Но то знал обычный уроженец Эфраима, а Севела – случилась же ему такая удача! – на четыре года вынырнул из глинобитного убожества… Он знал другое. Знал, что седая старина называется «история», что в ней есть имена и даты. Он теперь знал, что было в этой земле, которая зовется Провинцией, в последние пять сотен лет. О зелотах знал, о Хасмонеях, о столетиях Неволи Египетской, о том, как романцы с великой кровью, упрямо и трудно, подминали под себя гористую пустынную страну, что лежит между Аравией и персами.
Со времен легата Кая Созия романцы не нежничали с «непримиримыми». Партизан распинали безо всяких разговоров. Дважды уличенные в нелояльности высылались в безводную Мармарику. А вполголоса повспоминать славные времена Хасмонеев – что ж, это дозволялось. Разрешалось потоптаться под стук барабана, посверкать глазами и после разойтись по городским усадьбам и глинобитным домишкам.
Отец считал, что администрация поступает умно, негласно дозволяя хору.

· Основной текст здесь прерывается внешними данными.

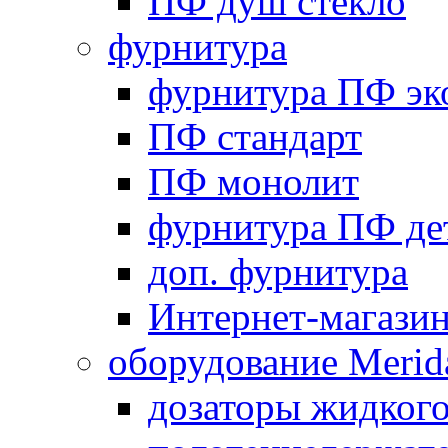
ПФ душ стекло
фурнитура
фурнитура ПФ эк
ПФ стандарт
ПФ монолит
фурнитура ПФ де
доп. фурнитура
Интернет-магази
оборудование Merid
дозаторы жидког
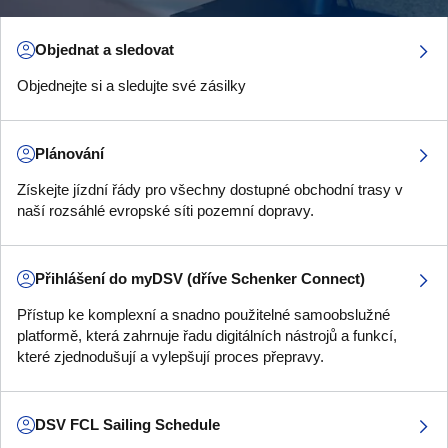
Objednat a sledovat
Objednejte si a sledujte své zásilky
Plánování
Získejte jízdní řády pro všechny dostupné obchodní trasy v
naší rozsáhlé evropské síti pozemní dopravy.
Přihlášení do myDSV (dříve Schenker Connect)
Přístup ke komplexní a snadno použitelné samoobslužné
platformě, která zahrnuje řadu digitálních nástrojů a funkcí,
které zjednodušují a vylepšují proces přepravy.
DSV FCL Sailing Schedule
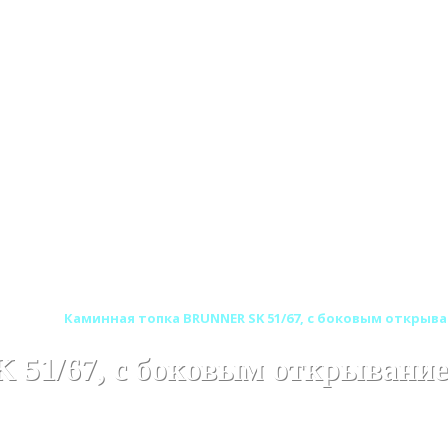
мания)
Каминная топка BRUNNER SK 51/67, с боковым открыв
51/67, с боковым открывани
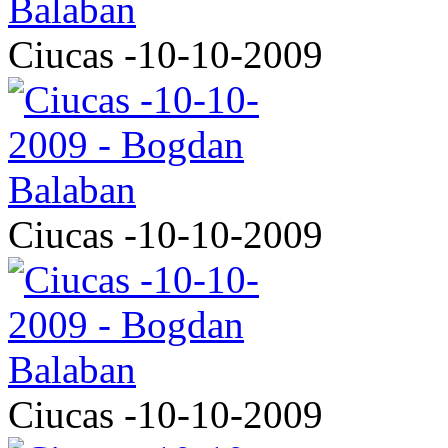
Ciucas -10-10-2009
Ciucas -10-10-2009
Ciucas -10-10-2009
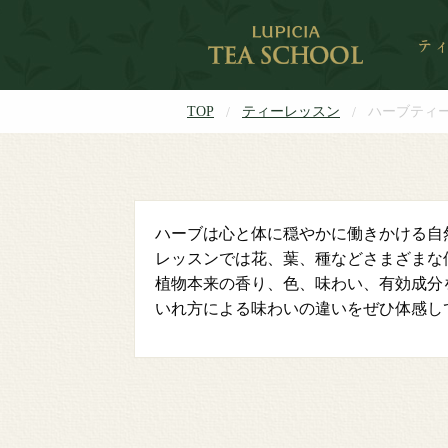
TOP
ティーレッスン
ハーブティ
ハーブは心と体に穏やかに働きかける自
レッスンでは花、葉、種などさまざまな
植物本来の香り、色、味わい、有効成分
いれ方による味わいの違いをぜひ体感し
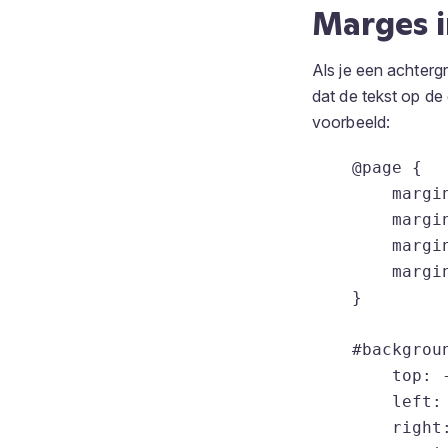
Marges i
Als je een achterg
dat de tekst op de
voorbeeld:
    @page {

        margin
        margin
        margin
        margin
    }

    #backgroun
        top: -
        left: 
        right:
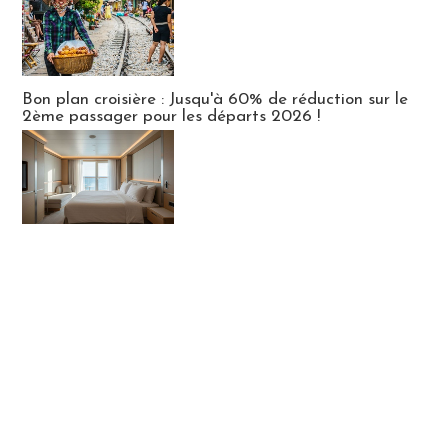
Bon plan croisière : Jusqu'à 60% de réduction sur le
2ème passager pour les départs 2026 !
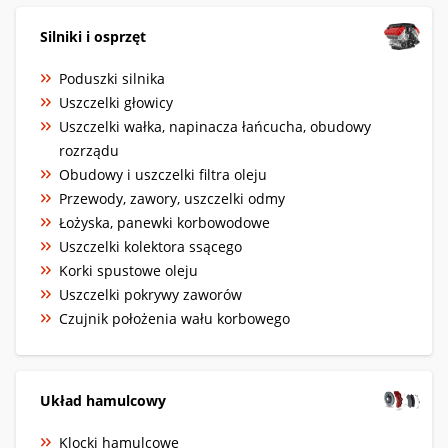
Silniki i osprzęt
Poduszki silnika
Uszczelki głowicy
Uszczelki wałka, napinacza łańcucha, obudowy
rozrządu
Obudowy i uszczelki filtra oleju
Przewody, zawory, uszczelki odmy
Łożyska, panewki korbowodowe
Uszczelki kolektora ssącego
Korki spustowe oleju
Uszczelki pokrywy zaworów
Czujnik położenia wału korbowego
Układ hamulcowy
Klocki hamulcowe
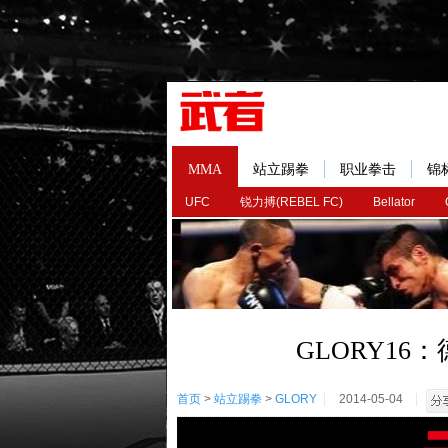
MMA
站立踢拳
职业拳击
锦
UFC
锐力搏(REBEL FC)
Bellator
GLORY16
首页
>
站立踢拳
>
GLORY
2014-05-04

– Романцы правильно рассудили, – с усмешкой говорил он. – Пусть люди расходуют воинственность в хоре. Пусть люди грозно пляшут. Пусть напляшутся досыта. Пусть пляшет весь дом Израиля. Пляшет до полного изнеможения! А поутру пусть возвращается к делам.
Квартальные после аккуратно отписывались: такого-то дня такого-то месяца в таком-то доме собирались люди по случаю бармицвы младшего сына хозяина, люди танцевали танец, так называемый «боевой», но нарушения общественного спокойствия не было, имена гостей прилагаются. И через пару дней рабби квартала отзывал в сторону хозяина дома и делал благодушное внушение. А хозяин, чрезвычайно гордый тем, что его насупленное геройство не осталось незамеченным, уверял рабби, что праздник был узкосемейным. И предвкушал, как будет сдержанно отвечать на вопросы соседей по прилавку или товарищей по цеху: «Что ж, да, трое ветеранов почтили вчера мой дом. Был рав Цоер. Да, тот самый, из отряда Менахема Галилейского. После стола, конечно, был танец. А что тут странного? Вам прекрасно известно, мар Симон, что наша семья в достопамятное время держала сторону Антигона-Маттития».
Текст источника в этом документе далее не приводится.